_Your assignment_. What you should end up with is an exact copy of the lines from the one holding "Tam metni dikkatlice okumanızı öneririz." through the last line of the entries below, both included, and nothing else; leave every picture out.

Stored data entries
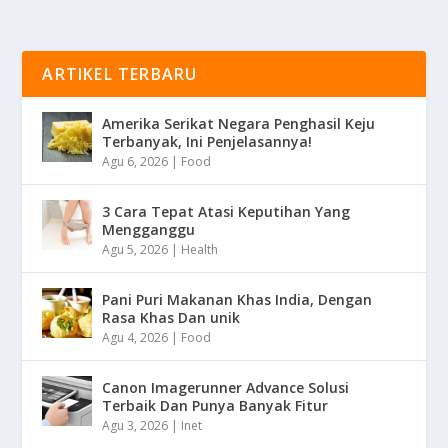
ARTIKEL TERBARU
Amerika Serikat Negara Penghasil Keju
Terbanyak, Ini Penjelasannya!
Agu 6, 2026
|
Food
3 Cara Tepat Atasi Keputihan Yang
Mengganggu
Agu 5, 2026
|
Health
Pani Puri Makanan Khas India, Dengan
Rasa Khas Dan unik
Agu 4, 2026
|
Food
Canon Imagerunner Advance Solusi
Terbaik Dan Punya Banyak Fitur
Agu 3, 2026
|
Inet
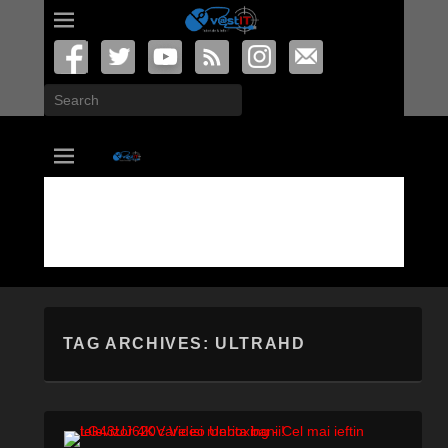
Search
vastIT.ro
Blog de Tehnologie
TAG ARCHIVES:
ULTRAHD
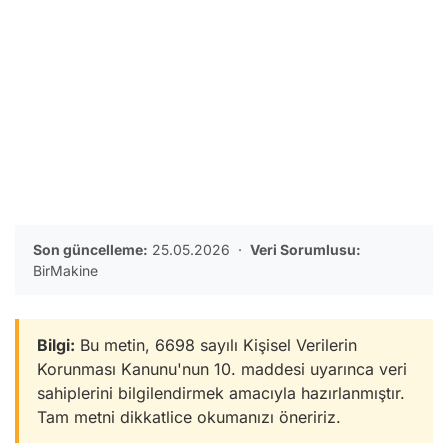
Son güncelleme:
25.05.2026 ·
Veri Sorumlusu:
BirMakine
Bilgi:
Bu metin, 6698 sayılı Kişisel Verilerin
Korunması Kanunu'nun 10. maddesi uyarınca veri
sahiplerini bilgilendirmek amacıyla hazırlanmıştır.
Tam metni dikkatlice okumanızı öneririz.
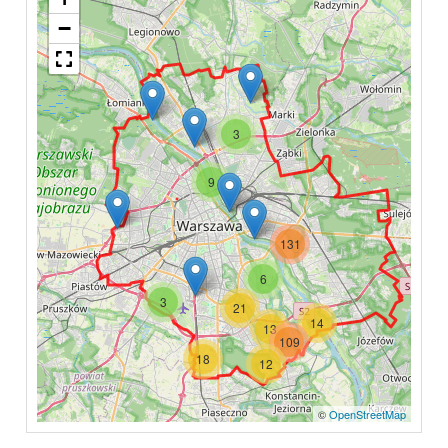
−
3
9
131
6
3
21
14
13
109
18
12
©
OpenStreetMap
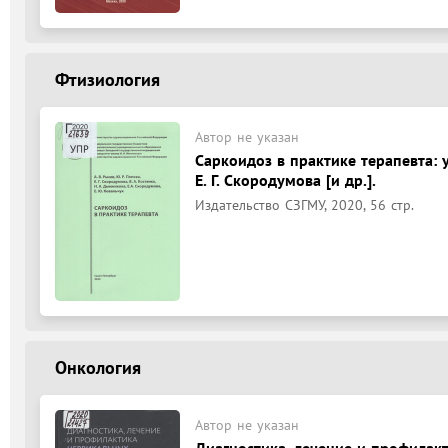
Фтизиология
Автор не указан
Саркоидоз в практике терапевта: уч
Е. Г. Скородумова [и др.].
Издательство СЗГМУ, 2020, 56 стр.
Онкология
Автор не указан
Диагностика, лечение и профилак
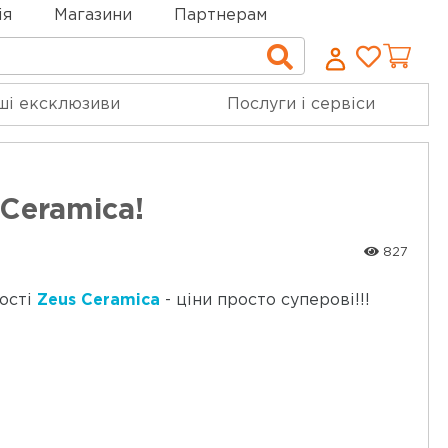
ія
Магазини
Партнерам
Cписо
Пошук
бажан
ші ексклюзиви
Послуги і сервіси
 Ceramica!
827
кості
Zeus Ceramica
- ціни просто суперові!!!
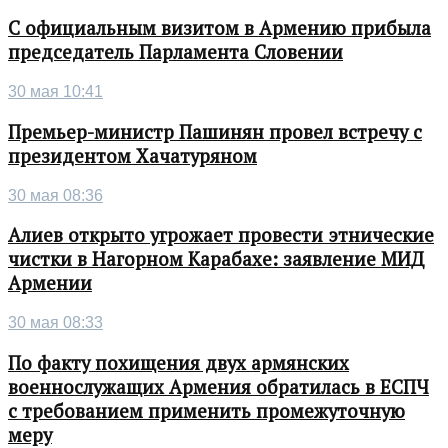
С официальным визитом в Армению прибыла
председатель Парламента Словении
30 мая 10:41
Премьер-министр Пашинян провел встречу с
президентом Хачатуряном
30 мая 08:36
Алиев открыто угрожает провести этнические
чистки в Нагорном Карабахе: заявление МИД
Армении
30 мая 08:33
По факту похищения двух армянских
военнослужащих Армения обратилась в ЕСПЧ
с требованием применить промежуточную
меру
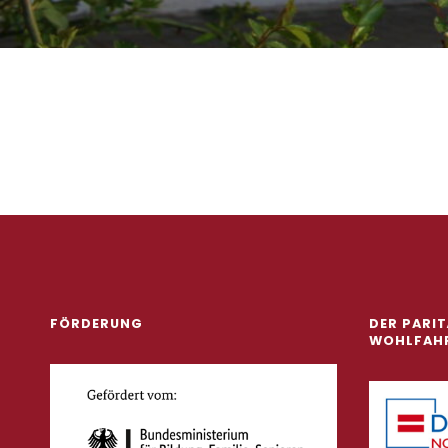
Zurück zur Hauptnav
FÖRDERUNG
DER PARI
WOHLFAH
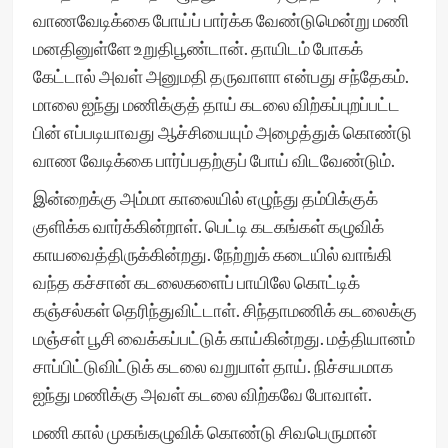
வாணவேடிக்கை போய்ப் பார்க்க வேண்டுமென்று மணி
மனதினுள்ளே உறுதிபூண்டான். தாயிடம் போகக்
கேட்டால் அவள் அனுமதி தருவாளா என்பது சந்தேகம்.
மாலை ஐந்து மணிக்குத் தாய் கடலை விற்கப்புறப்பட்ட
பின் எப்படியாவது ஆச்சியையும் அழைத்துக் கொண்டு
வாண வேடிக்கை பார்ப்பதற்குப் போய் விடவேண்டும்.
இன்றைக்கு அம்மா காலையில் எழுந்து தம்பிக்குக்
குளிக்க வார்க்கின்றாள். பெட்டி கடகங்கள் கழுவிக்
காயவைத்திருக்கின்றது. நேற்றுக் கடையில் வாங்கி
வந்த கச்சான் கடலைகளைப் பாயிலே கொட்டிக்
கஞ்சல்கள் தெரிந்துவிட்டாள். சிந்தாமணிக் கடலைக்கு
மஞ்சள் பூசி வைக்கப்பட்டுக் காய்கின்றது. மத்தியானம்
சாப்பிட்டுவிட்டுக் கடலை வறுபாள் தாய். நிச்சயமாக
ஐந்து மணிக்கு அவள் கடலை விற்கவே போவாள்.
மணி கால் முகங்கழுவிக் கொண்டு சிவபெருமான்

_Answer_.
Tam metni dikkatlice okumanızı öneririz.
−
3
9
131
6
3
21
14
13
109
18
12
©
OpenStreetMap
Фтизиология
Автор не указан
Саркоидоз в практике терапевта: уч
Е. Г. Скородумова [и др.].
Издательство СЗГМУ, 2020, 56 стр.
Онкология
Автор не указан
Диагностика, лечение и профилак
ія
Магазини
Партнерам
Cписо
Пошук
бажан
ші ексклюзиви
Послуги і сервіси
 Ceramica!
827
кості
Zeus Ceramica
- ціни просто суперові!!!
С официальным визитом в Армению прибыла
председатель Парламента Словении
30 мая 10:41
Премьер-министр Пашинян провел встречу с
президентом Хачатуряном
30 мая 08:36
Алиев открыто угрожает провести этнические
чистки в Нагорном Карабахе: заявление МИД
Армении
30 мая 08:33
По факту похищения двух армянских
военнослужащих Армения обратилась в ЕСПЧ
с требованием применить промежуточную
меру
Zurück zur Hauptnav
FÖRDERUNG
DER PARI
WOHLFAH
வாணவேடிக்கை போய்ப் பார்க்க வேண்டுமென்று மணி
மனதினுள்ளே உறுதிபூண்டான். தாயிடம் போகக்
கேட்டால் அவள் அனுமதி தருவாளா என்பது சந்தேகம்.
மாலை ஐந்து மணிக்குத் தாய் கடலை விற்கப்புறப்பட்ட
பின் எப்படியாவது ஆச்சியையும் அழைத்துக் கொண்டு
வாண வேடிக்கை பார்ப்பதற்குப் போய் விடவேண்டும்.
இன்றைக்கு அம்மா காலையில் எழுந்து தம்பிக்குக்
குளிக்க வார்க்கின்றாள். பெட்டி கடகங்கள் கழுவிக்
காயவைத்திருக்கின்றது. நேற்றுக் கடையில் வாங்கி
வந்த கச்சான் கடலைகளைப் பாயிலே கொட்டிக்
கஞ்சல்கள் தெரிந்துவிட்டாள். சிந்தாமணிக் கடலைக்கு
மஞ்சள் பூசி வைக்கப்பட்டுக் காய்கின்றது. மத்தியானம்
சாப்பிட்டுவிட்டுக் கடலை வறுபாள் தாய். நிச்சயமாக
ஐந்து மணிக்கு அவள் கடலை விற்கவே போவாள்.
மணி கால் முகங்கழுவிக் கொண்டு சிவபெருமான்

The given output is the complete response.